Imité du SEAU ENLEVÉ, de TASSONI.




Un soir, couché sur l’herbe et les fleurs, épuisé
Par la chaleur du jour et les travaux champêtres,
Le bel Endymion dormait. L’air apaisé,
À travers le feuillage assombri des grands hêtres,
Agitait sur son front les zéphirs de la nuit.
Soudain, mille petits Amours, troupe lutine,
S’échappent de l’azur, et s’approchent sans bruit,
Se disant « chut » du doigt d’une façon mutine.
Ils viennent dénouer son carquois et son cor,
Ravis et charmés : car, à sa longue paupière,
À l’éclat de son teint, à ses beaux cheveux d’or,
Ils ont pris le berger pour Cupidon, leur frère…

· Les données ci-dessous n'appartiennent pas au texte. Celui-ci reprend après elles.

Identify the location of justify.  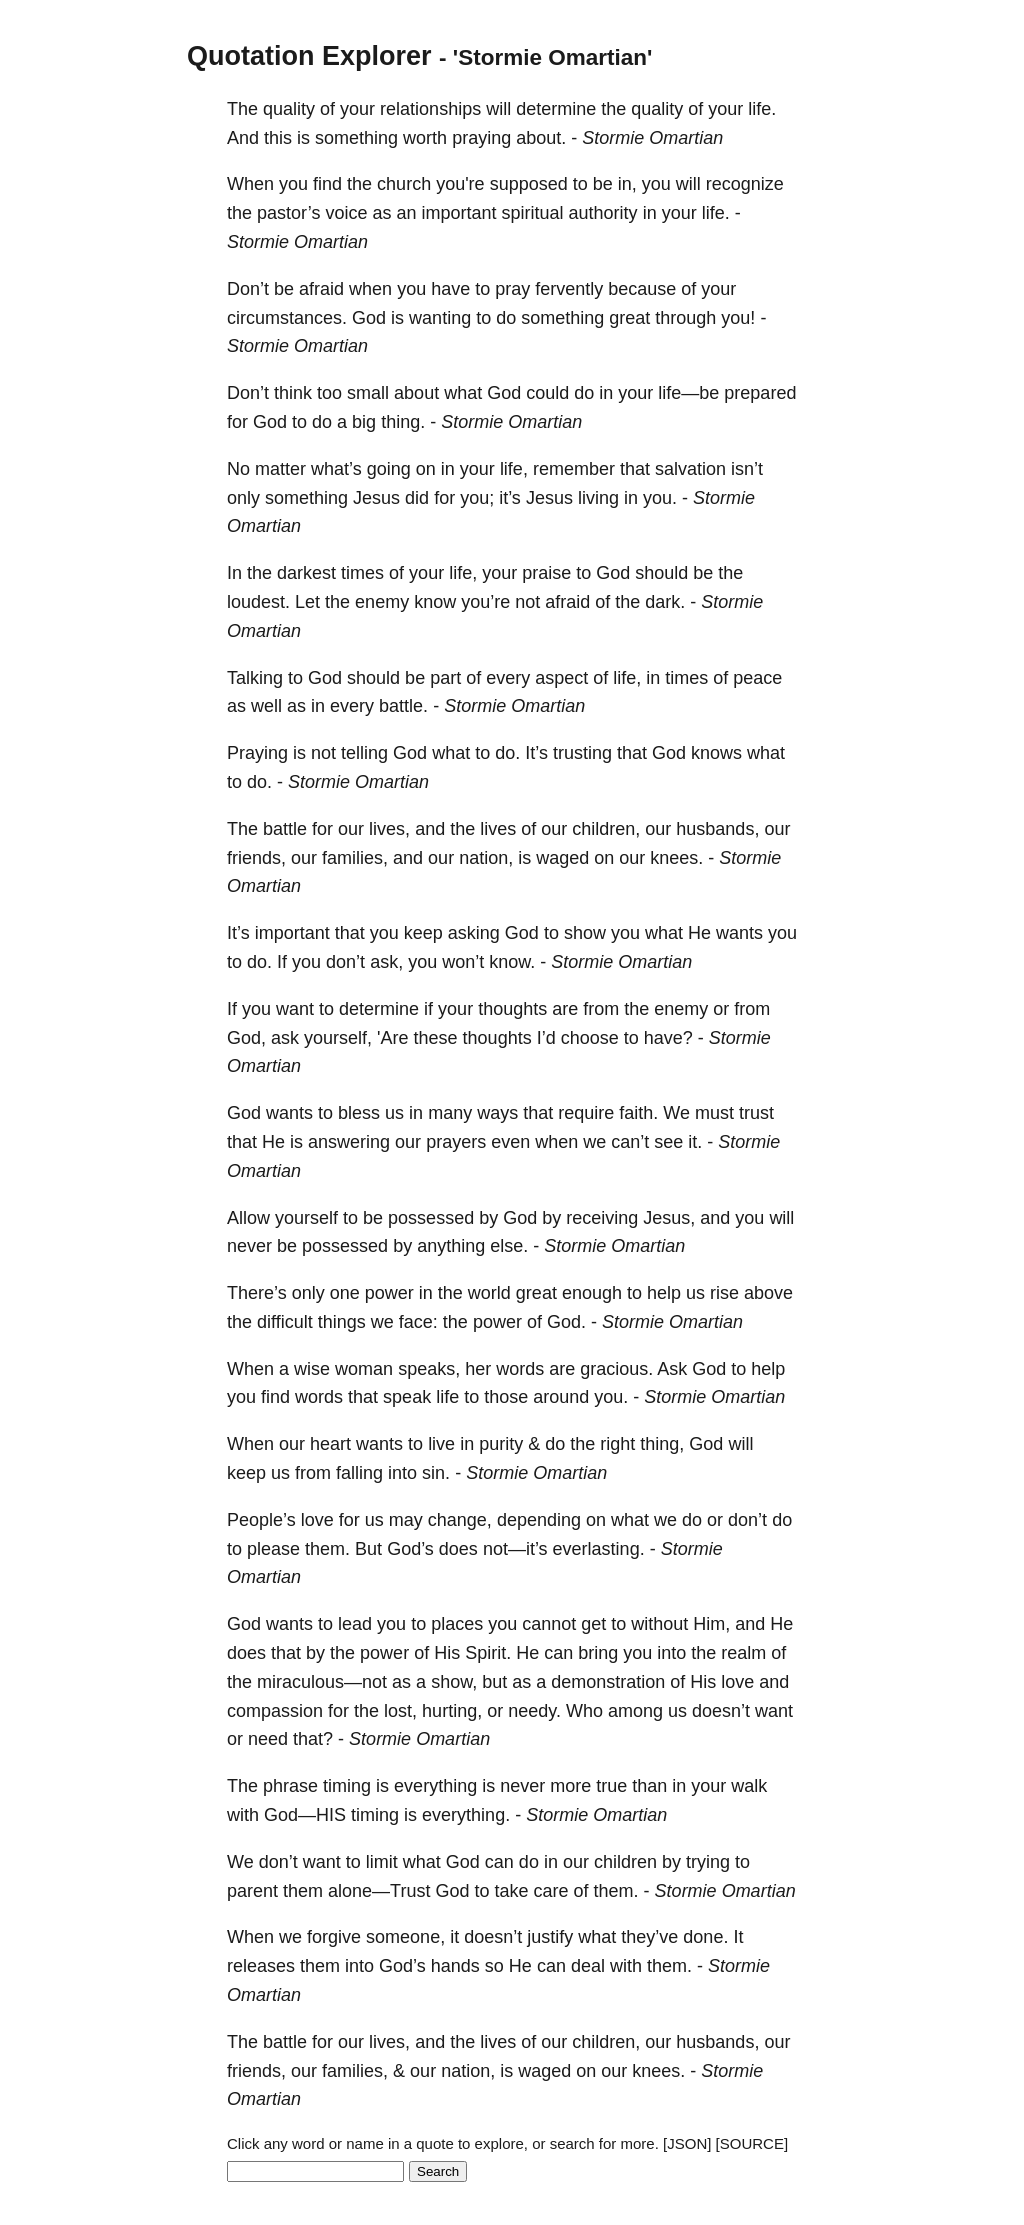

Dans leurs petites mains ils prennent ses cheveux,
Parfument de baisers chaque boucle volage,
Et les font retomber, en anneaux gracieux,
Partagés sur son front, autour de son visage.
Puis tous, avec des fleurs, ils tressent des festons
Pour son front qui sourit aux fantômes du rêve,
Des chaînes pour ses bras et pour ses pieds mignons,
Pour son sein un collier que le sommeil soulève.

Mais peut-on comparer, parmi toutes ces fleurs,
L’anémone vermeille à sa bouche amoureuse ?
Le lys, avec la rose, a bien moins de couleurs
Et d’éclat que sa joue aimable et savoureuse.
Partout, l’onde et le vent se taisent : Est-ce un bruit
Que ce concert sublime où chaque être murmure,
Harmonieux soupir que pousse la Nature
Avant de s’endormir dans les bras de la Nuit ?
L’Eau, la Terre et le Ciel, sous l’azur, sous les mousses,
Confondus dans le même accord,
Semblent dire tout bas, de leur mille voix douces :
« Silence ! c’est l’Amour qui dort !… »

Tel, aux plaines d’en-haut, où, dans les nuits sans voiles,
Le Grand-Taureau s’enflamme aux rayons des étoiles,
Sirius, au milieu des astres scintillants,
Éclipse autour de lui ses frères moins brillants,
De même Endymion, charme de la Nature,
Plus beau lui-même que les fleurs,
Au milieu des Amours rieurs,
Resplendit sur son lit tapissé de verdure…

C’est alors que, du sein d’un nuage empourpré,
Diane, la déesse blonde,
Avec son vêtement d’étoiles diapré,
Glissant dans un rayon, apparut sur le monde.
Ce pré, rempli de fleurs, l’attire : elle y descend,
Parcourant du regard les campagnes muettes,
Et secouant, des bords de sa robe d’argent,
La fraîcheur sur la mousse et sur les violettes.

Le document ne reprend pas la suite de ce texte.